**To do**
Extract the records in full, leaving every picture out.
** Material shown follows **
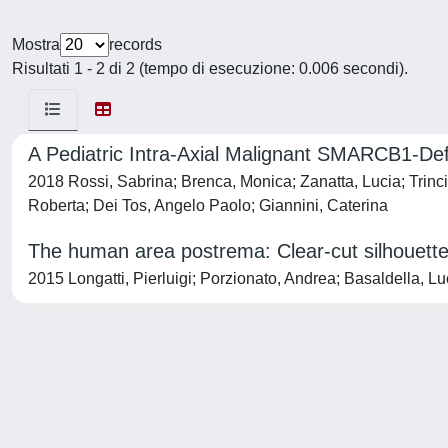
Mostra
records
Risultati 1 - 2 di 2 (tempo di esecuzione: 0.006 secondi).
A Pediatric Intra-Axial Malignant SMARCB1-Def
2018 Rossi, Sabrina; Brenca, Monica; Zanatta, Lucia; Trincia
Roberta; Dei Tos, Angelo Paolo; Giannini, Caterina
The human area postrema: Clear-cut silhouette
2015 Longatti, Pierluigi; Porzionato, Andrea; Basaldella, Luc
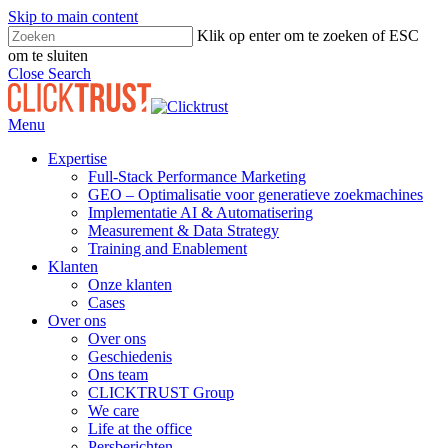
Skip to main content
Klik op enter om te zoeken of ESC
om te sluiten
Close Search
Menu
Expertise
Full-Stack Performance Marketing
GEO – Optimalisatie voor generatieve zoekmachines
Implementatie AI & Automatisering
Measurement & Data Strategy
Training and Enablement
Klanten
Onze klanten
Cases
Over ons
Over ons
Geschiedenis
Ons team
CLICKTRUST Group
We care
Life at the office
Persberichten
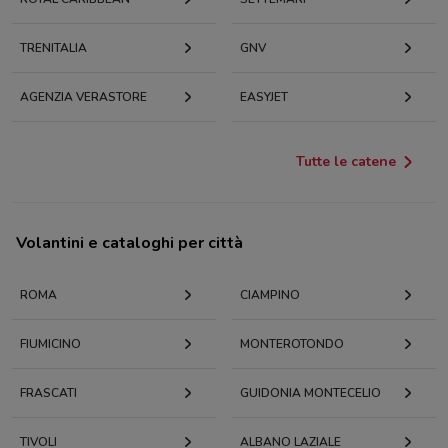
TRENITALIA
GNV
AGENZIA VERASTORE
EASYJET
Tutte le catene
Volantini e cataloghi per città
ROMA
CIAMPINO
FIUMICINO
MONTEROTONDO
FRASCATI
GUIDONIA MONTECELIO
TIVOLI
ALBANO LAZIALE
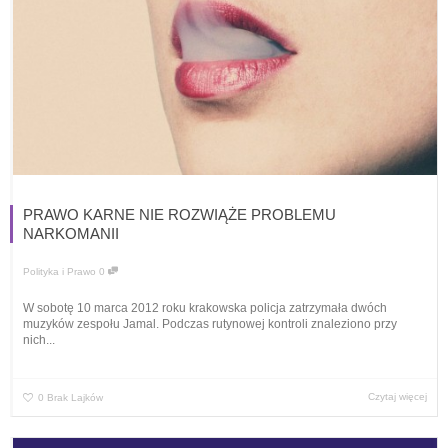
PRAWO KARNE NIE ROZWIĄŻE PROBLEMU
NARKOMANII
Polityka i Prawo
0
W sobotę 10 marca 2012 roku krakowska policja zatrzymała dwóch
muzyków zespołu Jamal. Podczas rutynowej kontroli znaleziono przy
nich...
Czytaj więcej
0
Brak Lajków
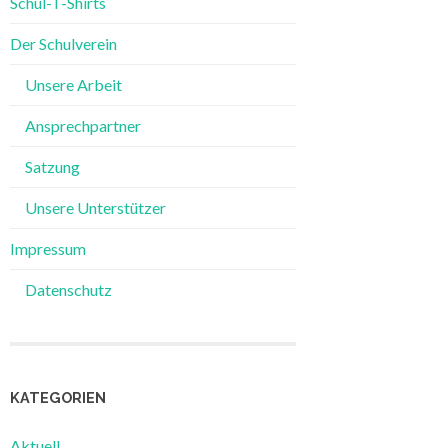
Schul-T-Shirts
Der Schulverein
Unsere Arbeit
Ansprechpartner
Satzung
Unsere Unterstützer
Impressum
Datenschutz
KATEGORIEN
Aktuell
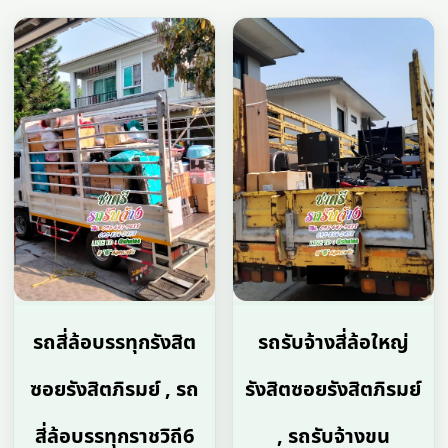
รถสี่ล้อบรรทุกรังสิต
รถรับจ้างสี่ล้อใหญ่
ซอยรังสิตภิรมย์ , รถ
รังสิตซอยรังสิตภิรมย์
สี่ล้อบรรทุกราชวิถี6
, รถรับจ้างขน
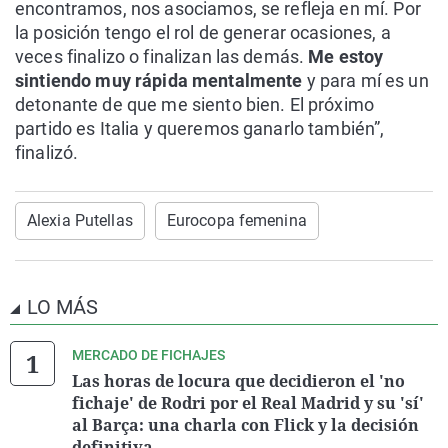
encontramos, nos asociamos, se refleja en mí. Por
la posición tengo el rol de generar ocasiones, a
veces finalizo o finalizan las demás.
Me estoy
sintiendo muy rápida mentalmente
y para mí es un
detonante de que me siento bien. El próximo
partido es Italia y queremos ganarlo también”,
finalizó.
Alexia Putellas
Eurocopa femenina
LO MÁS
MERCADO DE FICHAJES
Las horas de locura que decidieron el 'no
fichaje' de Rodri por el Real Madrid y su 'sí'
al Barça: una charla con Flick y la decisión
definitiva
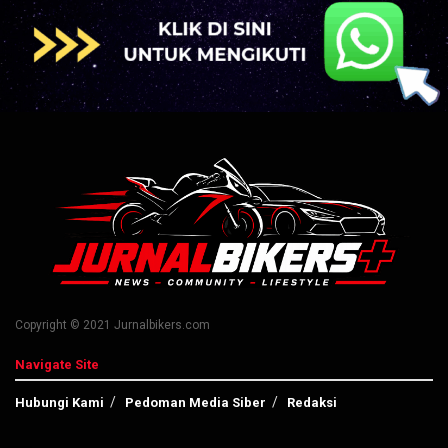
Copyright © 2021 Jurnalbikers.com
Navigate Site
Hubungi Kami
Pedoman Media Siber
Redaksi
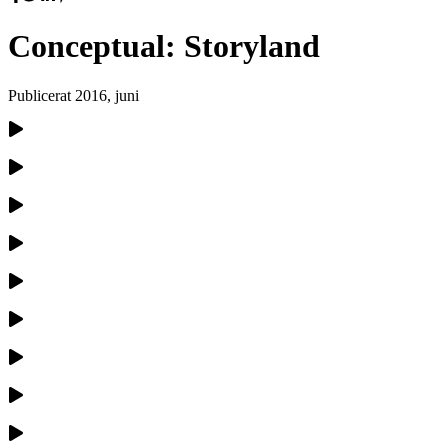
Conceptual: Storyland
Publicerat
2016, juni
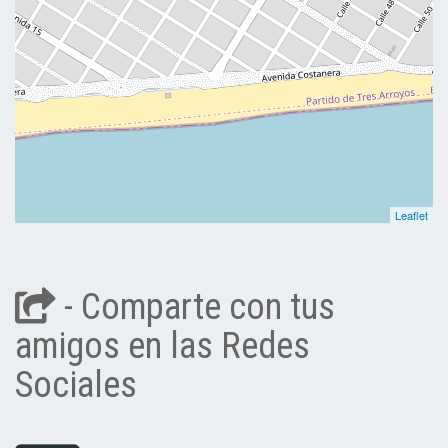
Leaflet
- Comparte con tus
amigos en las Redes
Sociales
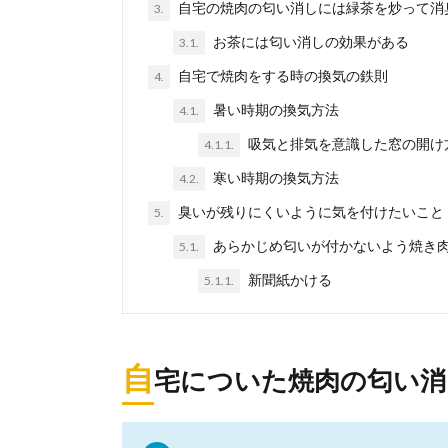
自宅の焼肉の匂い消しには緑茶を炒って消
3.
お茶には匂い消しの効果がある
3.1.
自宅で焼肉をする時の換気の鉄則
4.
暑い時期の換気方法
4.1.
吸気と排気を意識した窓の開け
4.1.1.
寒い時期の換気方法
4.2.
臭いが残りにくいように気を付けたいこと
5.
あらかじめ匂いが付かないよう焼き
5.1.
新聞紙かける
5.1.1.
自
宅についた焼肉の匂い消
部屋の掃除
部屋の掃除はど
頻...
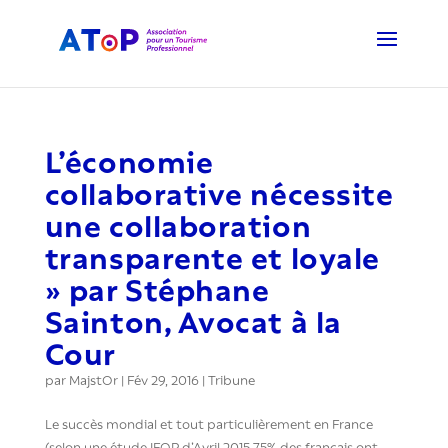
L’économie
collaborative nécessite
une collaboration
transparente et loyale
» par Stéphane
Sainton, Avocat à la
Cour
par
MajstOr
|
Fév 29, 2016
|
Tribune
Le succès mondial et tout particulièrement en France
(selon une étude IFOP d’Avril 2015 75% des français ont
** End of Material shown **
**Solution for this exercise**
Mostra
records
Risultati 1 - 2 di 2 (tempo di esecuzione: 0.006 secondi).
A Pediatric Intra-Axial Malignant SMARCB1-Def
2018 Rossi, Sabrina; Brenca, Monica; Zanatta, Lucia; Trincia
Roberta; Dei Tos, Angelo Paolo; Giannini, Caterina
The human area postrema: Clear-cut silhouette
2015 Longatti, Pierluigi; Porzionato, Andrea; Basaldella, Luc
Skip to main content
Klik op enter om te zoeken of ESC
om te sluiten
Close Search
Menu
Expertise
Full-Stack Performance Marketing
GEO – Optimalisatie voor generatieve zoekmachines
Implementatie AI & Automatisering
Measurement & Data Strategy
Training and Enablement
Klanten
Onze klanten
Cases
Over ons
Over ons
Geschiedenis
Ons team
CLICKTRUST Group
We care
Life at the office
Persberichten
TRENITALIA
GNV
AGENZIA VERASTORE
EASYJET
Tutte le catene
Volantini e cataloghi per città
ROMA
CIAMPINO
FIUMICINO
MONTEROTONDO
FRASCATI
GUIDONIA MONTECELIO
TIVOLI
ALBANO LAZIALE
PRAWO KARNE NIE ROZWIĄŻE PROBLEMU
NARKOMANII
Polityka i Prawo
0
W sobotę 10 marca 2012 roku krakowska policja zatrzymała dwóch
muzyków zespołu Jamal. Podczas rutynowej kontroli znaleziono przy
nich...
Czytaj więcej
0
Brak Lajków
Schul-T-Shirts
Der Schulverein
Unsere Arbeit
Ansprechpartner
Satzung
Unsere Unterstützer
Impressum
Datenschutz
KATEGORIEN
Aktuell
รถสี่ล้อบรรทุกรังสิต
รถรับจ้างสี่ล้อใหญ่
ซอยรังสิตภิรมย์ , รถ
รังสิตซอยรังสิตภิรมย์
สี่ล้อบรรทุกราชวิถี6
, รถรับจ้างขน
encontramos, nos asociamos, se refleja en mí. Por
la posición tengo el rol de generar ocasiones, a
veces finalizo o finalizan las demás.
Me estoy
sintiendo muy rápida mentalmente
y para mí es un
detonante de que me siento bien. El próximo
partido es Italia y queremos ganarlo también”,
finalizó.
Alexia Putellas
Eurocopa femenina
LO MÁS
MERCADO DE FICHAJES
Las horas de locura que decidieron el 'no
fichaje' de Rodri por el Real Madrid y su 'sí'
al Barça: una charla con Flick y la decisión
definitiva
Copyright © 2021 Jurnalbikers.com
Navigate Site
Hubungi Kami
Pedoman Media Siber
Redaksi
Conceptual: Storyland
Publicerat
2016, juni
Leaflet
- Comparte con tus
amigos en las Redes
Sociales
自宅の焼肉の匂い消しには緑茶を炒って消
3.
お茶には匂い消しの効果がある
3.1.
自宅で焼肉をする時の換気の鉄則
4.
暑い時期の換気方法
4.1.
吸気と排気を意識した窓の開け
4.1.1.
寒い時期の換気方法
4.2.
臭いが残りにくいように気を付けたいこと
5.
あらかじめ匂いが付かないよう焼き
5.1.
新聞紙かける
5.1.1.
自
宅についた焼肉の匂い消
部屋の掃除
部屋の掃除はど
頻...
L’économie
collaborative nécessite
une collaboration
transparente et loyale
» par Stéphane
Sainton, Avocat à la
Cour
par
MajstOr
|
Fév 29, 2016
|
Tribune
Le succès mondial et tout particulièrement en France
(selon une étude IFOP d’Avril 2015 75% des français ont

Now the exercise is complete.